Exercise objective —
Strip out the pictures and transcribe the records that follow exactly.

[Items from a data source]
####

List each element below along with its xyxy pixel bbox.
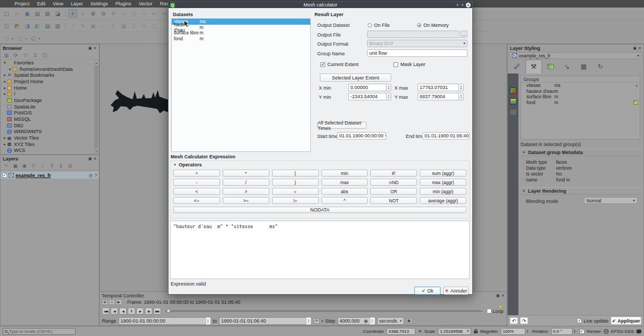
menu-project[interactable]: Project — [11, 1, 33, 6]
expander-icon[interactable]: ▸ — [3, 73, 7, 77]
tab-mesh-settings[interactable]: ⚒ — [525, 60, 542, 74]
close-panel-icon[interactable]: ✕ — [93, 157, 97, 161]
animated-range-icon[interactable]: ▶ — [116, 300, 122, 305]
measure-icon[interactable]: ◱ — [29, 34, 38, 42]
operator-button[interactable]: IF — [370, 170, 417, 177]
spin-arrows-icon[interactable] — [386, 93, 391, 100]
operator-button[interactable]: sum (aggr) — [420, 170, 466, 177]
spin-arrows-icon[interactable] — [206, 317, 211, 325]
close-panel-icon[interactable]: ✕ — [501, 294, 504, 298]
notification-bulb-icon[interactable] — [499, 305, 502, 309]
layer-row-example-res-fr[interactable]: example_res_fr ◷ ? — [1, 172, 99, 179]
operator-button[interactable]: min (aggr) — [420, 188, 466, 195]
data-source-manager-icon[interactable]: ◫ — [2, 21, 11, 30]
expander-icon[interactable]: ▸ — [3, 86, 7, 90]
zoom-full-icon[interactable]: ▭ — [119, 9, 128, 18]
properties-widget-icon[interactable]: ⓘ — [41, 52, 48, 59]
start-time-select[interactable]: 01.01.1900 00:00:00 — [337, 132, 386, 140]
filter-legend-icon[interactable]: ▽ — [30, 163, 37, 170]
float-panel-icon[interactable]: ▣ — [496, 294, 500, 298]
float-panel-icon[interactable]: ▣ — [89, 157, 92, 161]
spin-arrows-icon[interactable] — [386, 84, 391, 91]
operator-button[interactable]: / — [223, 179, 269, 186]
redo-icon[interactable]: ↷ — [520, 317, 528, 324]
menu-edit[interactable]: Edit — [33, 1, 49, 6]
operator-button[interactable]: <= — [173, 197, 220, 204]
layers-symbology-icon[interactable] — [510, 98, 517, 105]
on-memory-radio[interactable]: On Memory — [417, 23, 449, 28]
add-feature-icon[interactable]: ∷ — [99, 21, 108, 30]
save-edits-icon[interactable]: ▣ — [89, 21, 98, 30]
temporal-off-icon[interactable]: ⊠ — [102, 300, 108, 305]
add-delimited-text-icon[interactable]: ▤ — [43, 21, 52, 30]
select-features-icon[interactable]: ◲ — [16, 34, 25, 42]
next-frame-icon[interactable]: ▶| — [145, 308, 152, 315]
messages-icon[interactable] — [636, 330, 641, 333]
group-row-surface[interactable]: surface libre m — [521, 94, 640, 100]
spin-arrows-icon[interactable] — [370, 317, 375, 325]
browser-item-home[interactable]: ▸ ⌂ Home — [1, 85, 99, 91]
operator-button[interactable]: ) — [272, 179, 319, 186]
collapse-all-icon[interactable]: ↥ — [32, 52, 39, 59]
dataset-row-hauteur[interactable]: hauteur d'eaum — [172, 25, 310, 31]
refresh-range-icon[interactable]: ⟳ — [313, 318, 319, 324]
layer-rendering-header[interactable]: ▼ Layer Rendering — [521, 187, 640, 195]
tab-temporal[interactable]: ↻ — [592, 60, 609, 74]
browser-scrollbar[interactable]: ▲▼ — [94, 61, 98, 153]
magnifier-input[interactable]: 100% — [501, 328, 530, 335]
selected-layer-extent-button[interactable]: Selected Layer Extent — [320, 74, 391, 82]
spin-arrows-icon[interactable] — [458, 93, 464, 100]
on-file-radio[interactable]: On File — [368, 23, 390, 28]
operator-button[interactable]: average (aggr) — [420, 197, 466, 204]
modify-attributes-icon[interactable]: ▦ — [119, 21, 128, 30]
operator-button[interactable]: ( — [272, 170, 319, 177]
layer-visibility-checkbox[interactable] — [2, 173, 7, 178]
group-name-input[interactable] — [367, 49, 467, 57]
operator-button[interactable]: AND — [370, 179, 417, 186]
browser-item-project-home[interactable]: ▸ Project Home — [1, 78, 99, 85]
settings-icon[interactable]: ▦ — [406, 318, 412, 324]
menu-plugins[interactable]: Plugins — [112, 1, 135, 6]
ok-button[interactable]: ✔ Ok — [414, 287, 441, 295]
previous-frame-icon[interactable]: |◀ — [111, 308, 118, 315]
metadata-section-header[interactable]: ▼ Dataset group Metadata — [521, 149, 640, 156]
zoom-to-selection-icon[interactable]: ▯ — [129, 9, 138, 18]
operator-button[interactable]: < — [173, 188, 220, 195]
tab-symbology[interactable]: 🖉 — [509, 60, 525, 74]
range-from-input[interactable]: 1900-01-01 00:00:00 — [119, 317, 211, 325]
save-project-icon[interactable]: ▣ — [23, 9, 32, 18]
apply-button[interactable]: ✔ Appliquer — [611, 317, 641, 325]
zoom-in-icon[interactable]: ⊕ — [89, 9, 98, 18]
operator-button[interactable]: ^ — [321, 197, 368, 204]
dataset-row-fond[interactable]: fondm — [172, 36, 310, 42]
menu-vector[interactable]: Vector — [135, 1, 156, 6]
rotation-input[interactable]: 0.0 ° — [551, 328, 577, 335]
group-row-vitesse[interactable]: vitesse ms ↘ — [521, 83, 640, 89]
spin-arrows-icon[interactable] — [525, 328, 530, 335]
toggle-editing-icon[interactable]: ✎ — [78, 21, 87, 30]
save-as-icon[interactable]: ▤ — [33, 9, 42, 18]
group-row-fond[interactable]: fond m — [521, 100, 640, 106]
operator-button[interactable]: abs — [321, 188, 368, 195]
filter-browser-icon[interactable]: ▽ — [22, 52, 29, 59]
map-themes-icon[interactable]: ◉ — [21, 163, 28, 170]
tab-contours[interactable] — [542, 60, 559, 74]
output-file-input[interactable] — [367, 31, 459, 38]
browser-item-favorites[interactable]: ▾ ★ Favorites — [1, 60, 99, 66]
zoom-out-icon[interactable]: ⊖ — [99, 9, 108, 18]
browser-item-postgis[interactable]: PostGIS — [1, 110, 99, 116]
unshade-window-icon[interactable]: ∧ — [461, 3, 464, 7]
operators-header[interactable]: ▼ Operators — [171, 161, 469, 168]
play-backward-icon[interactable]: ◀ — [119, 308, 127, 315]
coordinate-input[interactable]: 4388,7913 — [386, 328, 415, 335]
browser-item-wms[interactable]: WMS/WMTS — [1, 129, 99, 135]
pause-icon[interactable]: Ⅱ — [128, 308, 135, 315]
3d-view-icon[interactable] — [510, 87, 517, 94]
blending-mode-select[interactable]: Normal — [584, 197, 638, 204]
dropdown-arrow-icon[interactable]: ▾ — [12, 36, 13, 40]
shade-window-icon[interactable]: ∨ — [456, 3, 459, 7]
end-time-select[interactable]: 01.01.1900 01:06:40 — [422, 132, 470, 140]
operator-button[interactable]: > — [223, 188, 269, 195]
dropdown-arrow-icon[interactable]: ▾ — [321, 319, 323, 323]
group-row-hauteur[interactable]: hauteur d'eau m — [521, 89, 640, 94]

####

Finished exercise —
List each element below along with its xyxy pixel bbox.
menu-project[interactable]: Project — [11, 1, 33, 6]
expander-icon[interactable]: ▸ — [3, 73, 7, 77]
tab-mesh-settings[interactable]: ⚒ — [525, 60, 542, 74]
close-panel-icon[interactable]: ✕ — [93, 157, 97, 161]
animated-range-icon[interactable]: ▶ — [116, 300, 122, 305]
measure-icon[interactable]: ◱ — [29, 34, 38, 42]
operator-button[interactable]: IF — [370, 170, 417, 177]
spin-arrows-icon[interactable] — [386, 93, 391, 100]
operator-button[interactable]: sum (aggr) — [420, 170, 466, 177]
spin-arrows-icon[interactable] — [206, 317, 211, 325]
close-panel-icon[interactable]: ✕ — [501, 294, 504, 298]
notification-bulb-icon[interactable] — [499, 305, 502, 309]
layer-row-example-res-fr[interactable]: example_res_fr ◷ ? — [1, 172, 99, 179]
operator-button[interactable]: min (aggr) — [420, 188, 466, 195]
data-source-manager-icon[interactable]: ◫ — [2, 21, 11, 30]
expander-icon[interactable]: ▸ — [3, 86, 7, 90]
zoom-full-icon[interactable]: ▭ — [119, 9, 128, 18]
properties-widget-icon[interactable]: ⓘ — [41, 52, 48, 59]
start-time-select[interactable]: 01.01.1900 00:00:00 — [337, 132, 386, 140]
filter-legend-icon[interactable]: ▽ — [30, 163, 37, 170]
float-panel-icon[interactable]: ▣ — [496, 294, 500, 298]
float-panel-icon[interactable]: ▣ — [89, 157, 92, 161]
spin-arrows-icon[interactable] — [386, 84, 391, 91]
operator-button[interactable]: / — [223, 179, 269, 186]
redo-icon[interactable]: ↷ — [520, 317, 528, 324]
menu-edit[interactable]: Edit — [33, 1, 49, 6]
operator-button[interactable]: <= — [173, 197, 220, 204]
layers-symbology-icon[interactable] — [510, 98, 517, 105]
on-memory-radio[interactable]: On Memory — [417, 23, 449, 28]
add-feature-icon[interactable]: ∷ — [99, 21, 108, 30]
save-edits-icon[interactable]: ▣ — [89, 21, 98, 30]
temporal-off-icon[interactable]: ⊠ — [102, 300, 108, 305]
add-delimited-text-icon[interactable]: ▤ — [43, 21, 52, 30]
select-features-icon[interactable]: ◲ — [16, 34, 25, 42]
next-frame-icon[interactable]: ▶| — [145, 308, 152, 315]
messages-icon[interactable] — [636, 330, 641, 333]
group-row-surface[interactable]: surface libre m — [521, 94, 640, 100]
spin-arrows-icon[interactable] — [370, 317, 375, 325]
browser-item-home[interactable]: ▸ ⌂ Home — [1, 85, 99, 91]
operator-button[interactable]: ) — [272, 179, 319, 186]
collapse-all-icon[interactable]: ↥ — [32, 52, 39, 59]
dataset-row-hauteur[interactable]: hauteur d'eaum — [172, 25, 310, 31]
refresh-range-icon[interactable]: ⟳ — [313, 318, 319, 324]
layer-rendering-header[interactable]: ▼ Layer Rendering — [521, 187, 640, 195]
tab-temporal[interactable]: ↻ — [592, 60, 609, 74]
browser-scrollbar[interactable]: ▲▼ — [94, 61, 98, 153]
magnifier-input[interactable]: 100% — [501, 328, 530, 335]
selected-layer-extent-button[interactable]: Selected Layer Extent — [320, 74, 391, 82]
spin-arrows-icon[interactable] — [458, 93, 464, 100]
on-file-radio[interactable]: On File — [368, 23, 390, 28]
operator-button[interactable]: average (aggr) — [420, 197, 466, 204]
modify-attributes-icon[interactable]: ▦ — [119, 21, 128, 30]
operator-button[interactable]: ( — [272, 170, 319, 177]
layer-visibility-checkbox[interactable] — [2, 173, 7, 178]
group-name-input[interactable] — [367, 49, 467, 57]
operator-button[interactable]: AND — [370, 179, 417, 186]
browser-item-project-home[interactable]: ▸ Project Home — [1, 78, 99, 85]
settings-icon[interactable]: ▦ — [406, 318, 412, 324]
menu-plugins[interactable]: Plugins — [112, 1, 135, 6]
ok-button[interactable]: ✔ Ok — [414, 287, 441, 295]
previous-frame-icon[interactable]: |◀ — [111, 308, 118, 315]
metadata-section-header[interactable]: ▼ Dataset group Metadata — [521, 149, 640, 156]
zoom-to-selection-icon[interactable]: ▯ — [129, 9, 138, 18]
operator-button[interactable]: < — [173, 188, 220, 195]
tab-symbology[interactable]: 🖉 — [509, 60, 525, 74]
range-from-input[interactable]: 1900-01-01 00:00:00 — [119, 317, 211, 325]
save-project-icon[interactable]: ▣ — [23, 9, 32, 18]
apply-button[interactable]: ✔ Appliquer — [611, 317, 641, 325]
zoom-in-icon[interactable]: ⊕ — [89, 9, 98, 18]
operator-button[interactable]: ^ — [321, 197, 368, 204]
dataset-row-fond[interactable]: fondm — [172, 36, 310, 42]
menu-vector[interactable]: Vector — [135, 1, 156, 6]
rotation-input[interactable]: 0.0 ° — [551, 328, 577, 335]
group-row-vitesse[interactable]: vitesse ms ↘ — [521, 83, 640, 89]
spin-arrows-icon[interactable] — [525, 328, 530, 335]
toggle-editing-icon[interactable]: ✎ — [78, 21, 87, 30]
save-as-icon[interactable]: ▤ — [33, 9, 42, 18]
group-row-fond[interactable]: fond m — [521, 100, 640, 106]
operator-button[interactable]: abs — [321, 188, 368, 195]
filter-browser-icon[interactable]: ▽ — [22, 52, 29, 59]
map-themes-icon[interactable]: ◉ — [21, 163, 28, 170]
tab-contours[interactable] — [542, 60, 559, 74]
output-file-input[interactable] — [367, 31, 459, 38]
browser-item-favorites[interactable]: ▾ ★ Favorites — [1, 60, 99, 66]
zoom-out-icon[interactable]: ⊖ — [99, 9, 108, 18]
browser-item-postgis[interactable]: PostGIS — [1, 110, 99, 116]
unshade-window-icon[interactable]: ∧ — [461, 3, 464, 7]
operators-header[interactable]: ▼ Operators — [171, 161, 469, 168]
play-backward-icon[interactable]: ◀ — [119, 308, 127, 315]
coordinate-input[interactable]: 4388,7913 — [386, 328, 415, 335]
browser-item-wms[interactable]: WMS/WMTS — [1, 129, 99, 135]
pause-icon[interactable]: Ⅱ — [128, 308, 135, 315]
3d-view-icon[interactable] — [510, 87, 517, 94]
blending-mode-select[interactable]: Normal — [584, 197, 638, 204]
dropdown-arrow-icon[interactable]: ▾ — [12, 36, 13, 40]
shade-window-icon[interactable]: ∨ — [456, 3, 459, 7]
end-time-select[interactable]: 01.01.1900 01:06:40 — [422, 132, 470, 140]
operator-button[interactable]: > — [223, 188, 269, 195]
dropdown-arrow-icon[interactable]: ▾ — [321, 319, 323, 323]
group-row-hauteur[interactable]: hauteur d'eau m — [521, 89, 640, 94]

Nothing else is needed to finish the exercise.